The colt lifted its head and looked up at Nat, ears flicking.
It hadn’t let them close enough to groom it. It still looked like it had slept in a ditch on campaign, all its ribs showed through its rough coat, and its ears were so suspiciously pricked that the tips of them all but touched. It had not, however, kicked its way through the stall, and Hollie Babbitt was bitten and somewhat bruised but despite all Nat’s suggestions to the contrary stubbornly unkilled.

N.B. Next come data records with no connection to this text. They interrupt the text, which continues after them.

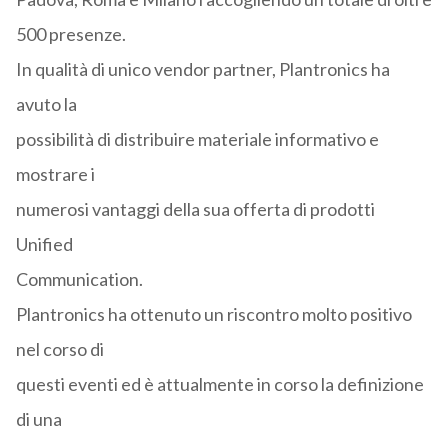
500 presenze.
In qualità di unico vendor partner, Plantronics ha
avuto la
possibilità di distribuire materiale informativo e
mostrare i
numerosi vantaggi della sua offerta di prodotti
Unified
Communication.
Plantronics ha ottenuto un riscontro molto positivo
nel corso di
questi eventi ed è attualmente in corso la definizione
di una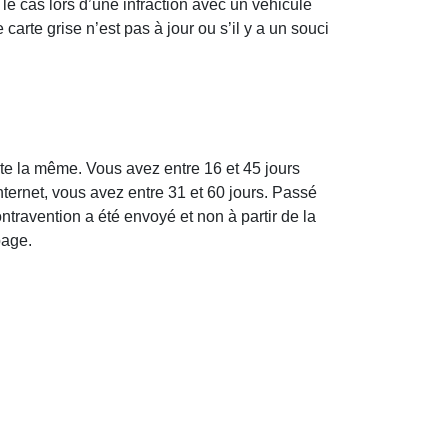
 le cas lors d’une infraction avec un véhicule
arte grise n’est pas à jour ou s’il y a un souci
te la même. Vous avez entre 16 et 45 jours
nternet, vous avez entre 31 et 60 jours. Passé
travention a été envoyé et non à partir de la
page.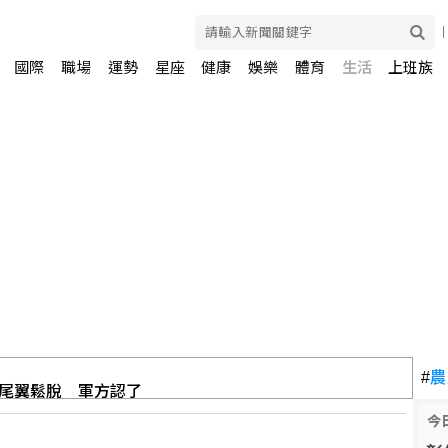
國際
職場
運勢
星座
健康
娛樂
體育
生活
上班族
尾翼鬆脫 軍方認了
#
農
今
領私下尋找伊朗戰爭出路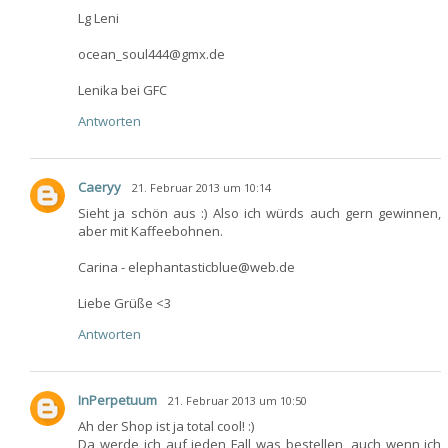
Lg Leni
ocean_soul444@gmx.de
Lenika bei GFC
Antworten
Caeryy
21. Februar 2013 um 10:14
Sieht ja schön aus :) Also ich würds auch gern gewinnen,
aber mit Kaffeebohnen.
Carina - elephantasticblue@web.de
Liebe Grüße <3
Antworten
InPerpetuum
21. Februar 2013 um 10:50
Ah der Shop ist ja total cool! :)
Da werde ich auf jeden Fall was bestellen, auch wenn ich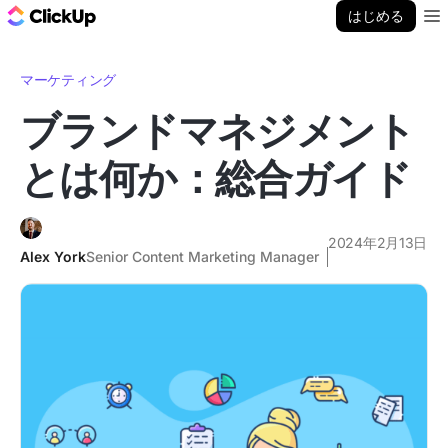
ClickUp ブログ
はじめる
Ope
マーケティング
ブランドマネジメント
とは何か：総合ガイド
2024年2月13日
Alex York
Senior Content Marketing Manager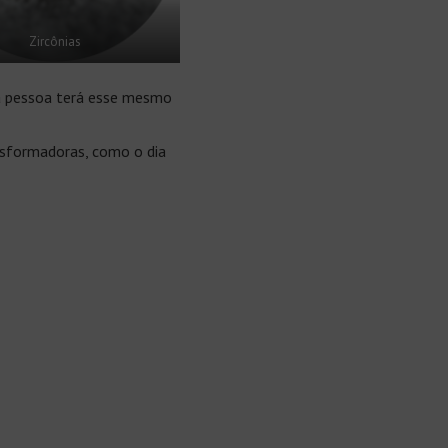
Zircônias
ra pessoa terá esse mesmo
ansformadoras, como o dia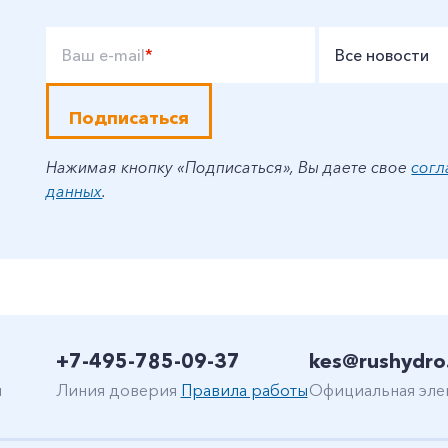
Ваш e-mail
*
Все новости
Подписаться
Нажимая кнопку «Подписаться», Вы даете свое
согл
данных
.
+7-495-785-09-37
kes@rushydro
н
Линия доверия
Правила работы
Официальная эле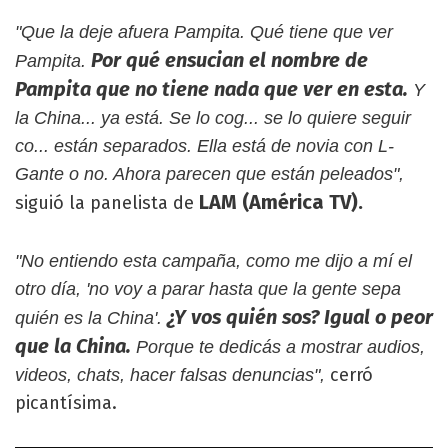
"Que la deje afuera Pampita. Qué tiene que ver
Por qué ensucian el nombre de
Pampita.
Pampita que no tiene nada que ver en esta.
Y
la China... ya está. Se lo cog... se lo quiere seguir
co... están separados. Ella está de novia con L-
Gante o no. Ahora parecen que están peleados",
LAM (América TV).
siguió la panelista de
"No entiendo esta campaña, como me dijo a mí el
otro día, 'no voy a parar hasta que la gente sepa
¿Y vos quién sos? Igual o peor
quién es la China'.
que la China.
Porque te dedicás a mostrar audios,
cerró
videos, chats, hacer falsas denuncias",
picantísima.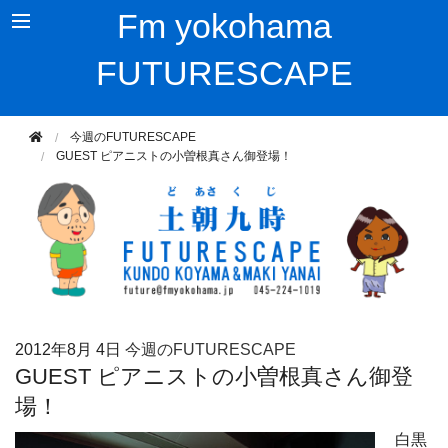
Fm yokohama
FUTURESCAPE
今週のFUTURESCAPE
GUEST ピアニストの小曽根真さん御登場！
2012年
8月 4日
今週のFUTURESCAPE
GUEST ピアニストの小曽根真さん御登
場！
白黒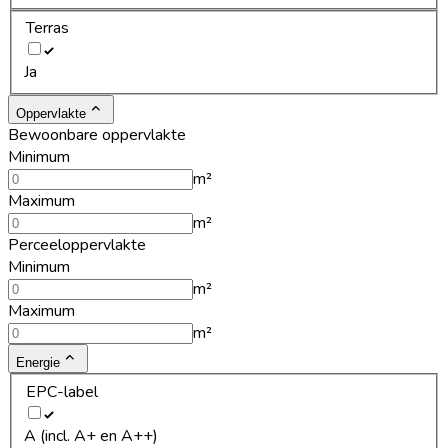
Terras
Ja
Oppervlakte
Bewoonbare oppervlakte
Minimum
m²
Maximum
m²
Perceeloppervlakte
Minimum
m²
Maximum
m²
Energie
EPC-label
A (incl. A+ en A++)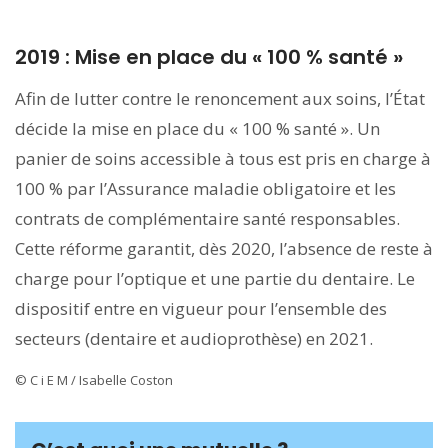
2019 : Mise en place du « 100 % santé »
Afin de lutter contre le renoncement aux soins, l’État
décide la mise en place du « 100 % santé ». Un
panier de soins accessible à tous est pris en charge à
100 % par l’Assurance maladie obligatoire et les
contrats de complémentaire santé responsables.
Cette réforme garantit, dès 2020, l’absence de reste à
charge pour l’optique et une partie du dentaire. Le
dispositif entre en vigueur pour l’ensemble des
secteurs (dentaire et audioprothèse) en 2021.
© C i E M / Isabelle Coston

In the gold evening light, sprawled full length in the straw, the redhead was stretched out sound asleep, his head pillowed on his doublet. There was blood on the shoulder of his shirt, bis breathing was easy, and he was relaxed, still. (He had not touched a drink in six hours. A coiled something in Nat’s belly that might have called itself fear, if that wasn’t too womanish a sentiment, uncurled itself.) The horse snuffed his new master’s hair warily and then turned away, apparently satisfied.
Nat wasn’t aware he’d been holding his breath, but he let it out in a great sigh anyway.
They’d be fine. The pair of them. They’d both be just fine. Give them time to heal, and enough work to keep the Devil from idle hands and hooves, and they’d come out the other side.
Pair of crazy bastards both. They deserved each other.